▶ **PROBLEM REQUIREMENTS**:
Check every line below for the string "Marketing", and copy the lines that contain it.

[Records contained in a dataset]
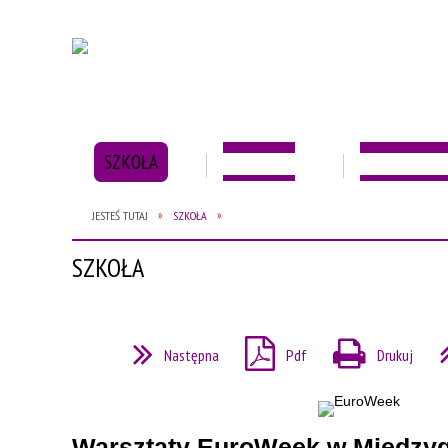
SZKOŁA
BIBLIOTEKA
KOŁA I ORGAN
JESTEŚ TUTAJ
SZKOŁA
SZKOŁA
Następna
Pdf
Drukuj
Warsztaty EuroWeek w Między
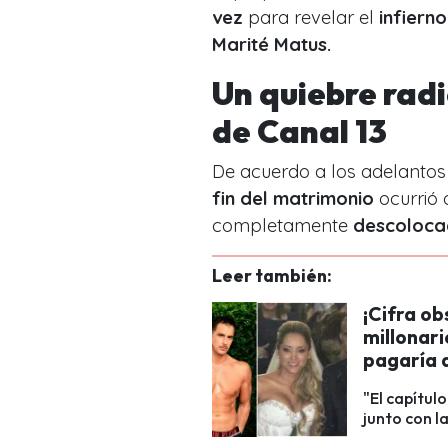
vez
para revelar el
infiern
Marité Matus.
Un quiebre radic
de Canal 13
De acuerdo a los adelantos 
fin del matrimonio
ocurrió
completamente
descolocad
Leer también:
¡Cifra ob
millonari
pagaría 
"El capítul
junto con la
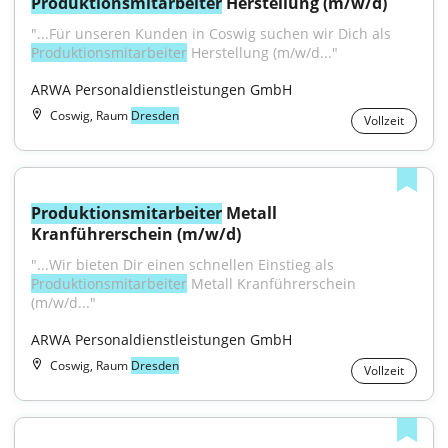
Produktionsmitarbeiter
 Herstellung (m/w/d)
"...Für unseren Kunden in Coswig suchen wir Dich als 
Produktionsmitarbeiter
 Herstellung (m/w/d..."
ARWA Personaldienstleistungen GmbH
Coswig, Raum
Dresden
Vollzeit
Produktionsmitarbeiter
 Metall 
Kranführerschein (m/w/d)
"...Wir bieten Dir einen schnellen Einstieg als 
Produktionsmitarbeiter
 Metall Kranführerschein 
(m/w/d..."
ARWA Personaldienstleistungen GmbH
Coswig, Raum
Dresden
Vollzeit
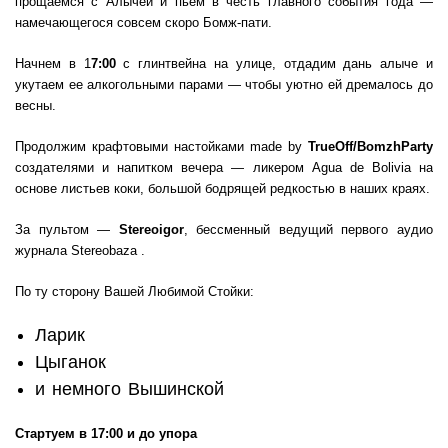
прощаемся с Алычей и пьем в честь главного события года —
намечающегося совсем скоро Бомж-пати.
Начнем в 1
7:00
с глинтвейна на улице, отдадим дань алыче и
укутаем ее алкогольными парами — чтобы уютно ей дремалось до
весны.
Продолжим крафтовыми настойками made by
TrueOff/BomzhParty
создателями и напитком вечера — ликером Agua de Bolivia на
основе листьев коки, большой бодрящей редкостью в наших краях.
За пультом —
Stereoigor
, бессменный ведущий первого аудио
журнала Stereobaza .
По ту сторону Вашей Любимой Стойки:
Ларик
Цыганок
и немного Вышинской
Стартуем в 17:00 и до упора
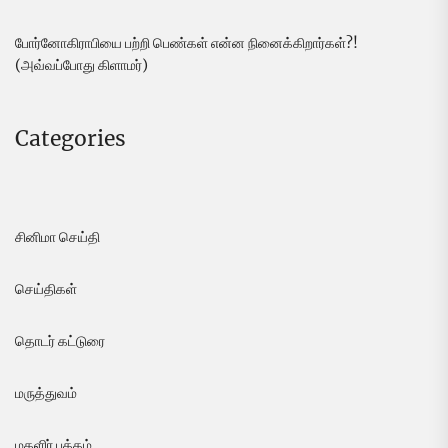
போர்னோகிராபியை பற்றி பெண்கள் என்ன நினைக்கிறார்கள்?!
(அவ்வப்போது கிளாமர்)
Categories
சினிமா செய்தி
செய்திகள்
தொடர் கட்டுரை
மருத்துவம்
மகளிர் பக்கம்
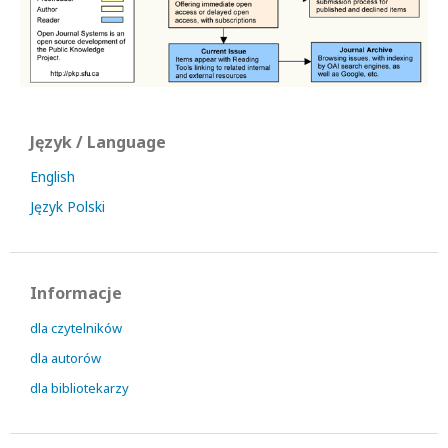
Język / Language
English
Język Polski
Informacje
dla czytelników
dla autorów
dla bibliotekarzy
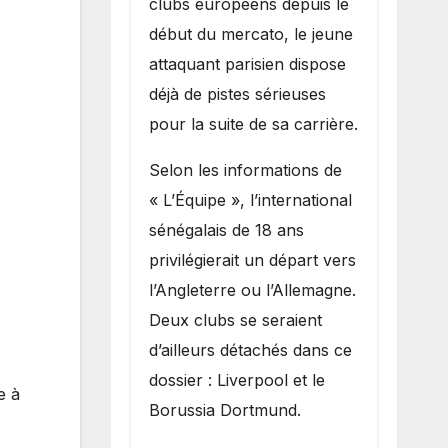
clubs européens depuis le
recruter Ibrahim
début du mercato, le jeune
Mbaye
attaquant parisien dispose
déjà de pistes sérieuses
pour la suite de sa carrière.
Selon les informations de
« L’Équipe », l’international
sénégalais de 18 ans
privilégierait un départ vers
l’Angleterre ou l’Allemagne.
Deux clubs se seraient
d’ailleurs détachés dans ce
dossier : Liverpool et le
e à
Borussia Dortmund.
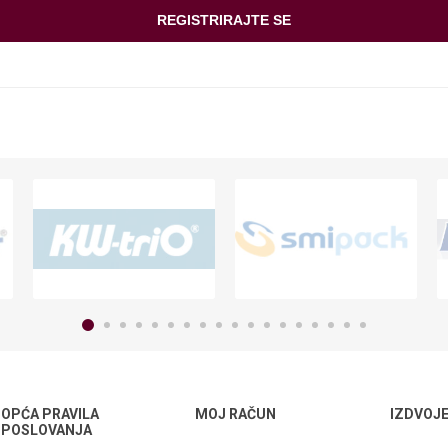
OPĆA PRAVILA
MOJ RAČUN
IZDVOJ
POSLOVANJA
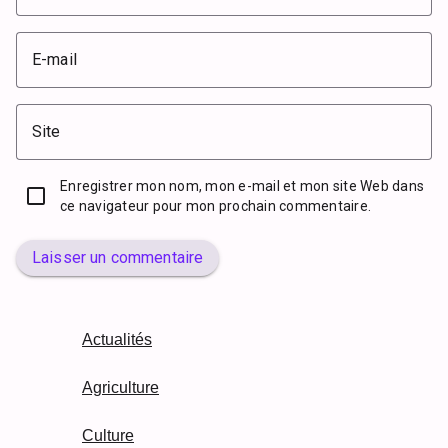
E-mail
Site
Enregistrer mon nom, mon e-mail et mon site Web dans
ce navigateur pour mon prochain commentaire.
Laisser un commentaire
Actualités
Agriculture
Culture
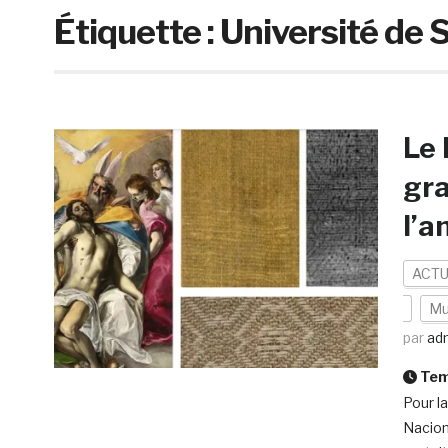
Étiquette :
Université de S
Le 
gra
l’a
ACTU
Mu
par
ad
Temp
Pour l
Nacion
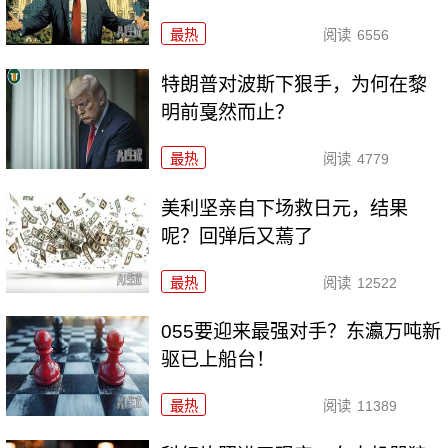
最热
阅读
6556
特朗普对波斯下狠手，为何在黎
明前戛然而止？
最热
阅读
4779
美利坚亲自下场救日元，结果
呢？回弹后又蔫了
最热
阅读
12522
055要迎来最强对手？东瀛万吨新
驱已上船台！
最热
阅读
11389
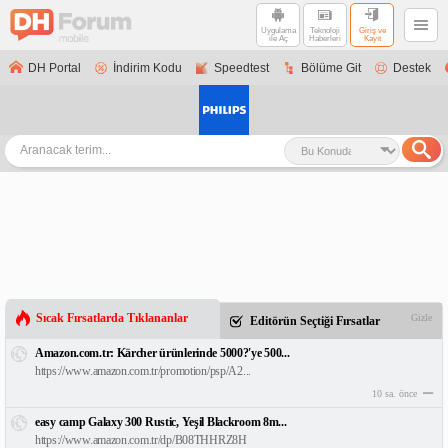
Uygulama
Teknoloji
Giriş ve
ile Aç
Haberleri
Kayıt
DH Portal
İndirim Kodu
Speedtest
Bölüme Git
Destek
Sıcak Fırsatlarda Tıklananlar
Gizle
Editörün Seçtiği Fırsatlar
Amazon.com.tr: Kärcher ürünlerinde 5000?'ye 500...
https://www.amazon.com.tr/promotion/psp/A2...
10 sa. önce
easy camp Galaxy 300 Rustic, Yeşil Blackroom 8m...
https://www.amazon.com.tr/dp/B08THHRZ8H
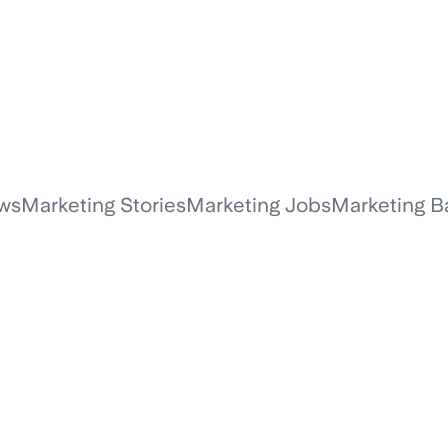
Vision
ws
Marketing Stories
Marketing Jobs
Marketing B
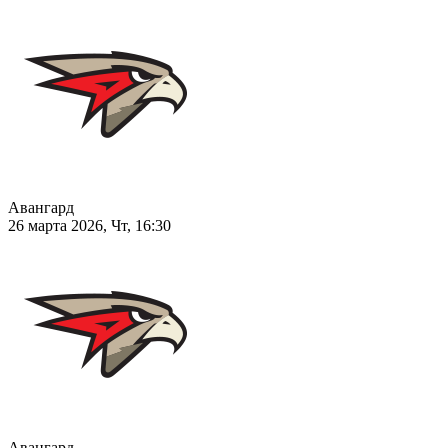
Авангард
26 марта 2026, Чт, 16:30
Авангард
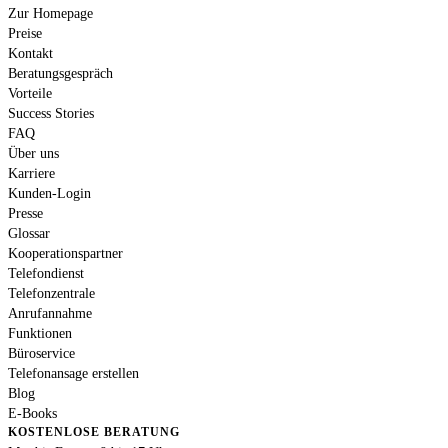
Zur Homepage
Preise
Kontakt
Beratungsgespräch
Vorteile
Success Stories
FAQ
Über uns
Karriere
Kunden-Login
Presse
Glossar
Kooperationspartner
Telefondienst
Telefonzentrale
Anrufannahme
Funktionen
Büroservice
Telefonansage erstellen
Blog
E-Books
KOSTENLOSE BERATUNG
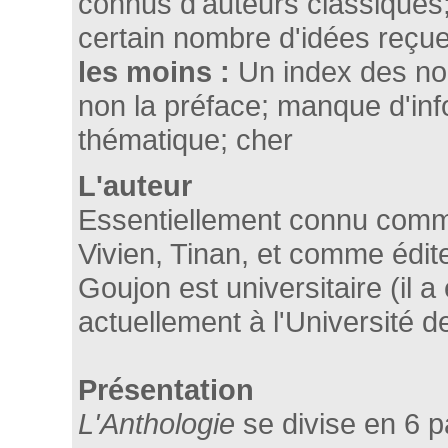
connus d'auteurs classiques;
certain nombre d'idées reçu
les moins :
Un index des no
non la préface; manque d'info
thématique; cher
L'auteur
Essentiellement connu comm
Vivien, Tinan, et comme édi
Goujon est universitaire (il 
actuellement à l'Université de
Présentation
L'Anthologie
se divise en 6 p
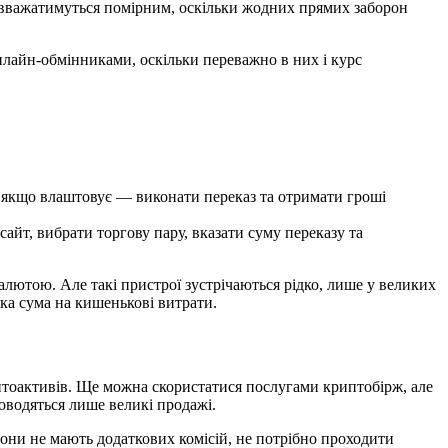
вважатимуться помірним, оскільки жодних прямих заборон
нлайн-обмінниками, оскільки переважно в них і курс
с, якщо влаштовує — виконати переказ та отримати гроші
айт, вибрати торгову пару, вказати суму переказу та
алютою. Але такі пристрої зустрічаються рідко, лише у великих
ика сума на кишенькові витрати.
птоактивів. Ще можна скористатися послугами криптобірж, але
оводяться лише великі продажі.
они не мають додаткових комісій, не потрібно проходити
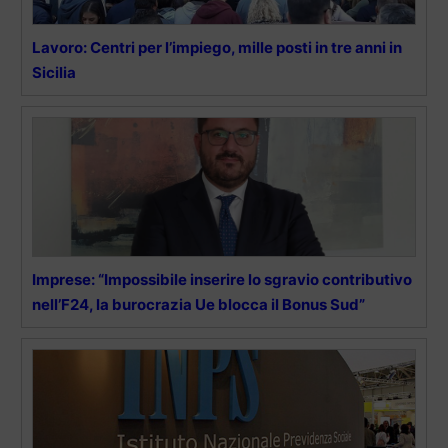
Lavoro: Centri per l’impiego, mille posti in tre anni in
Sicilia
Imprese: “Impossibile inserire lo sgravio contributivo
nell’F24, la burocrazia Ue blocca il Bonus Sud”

▶ **ANSWER BELOW**:
Marketing Stories
Marketing Jobs
Marketing B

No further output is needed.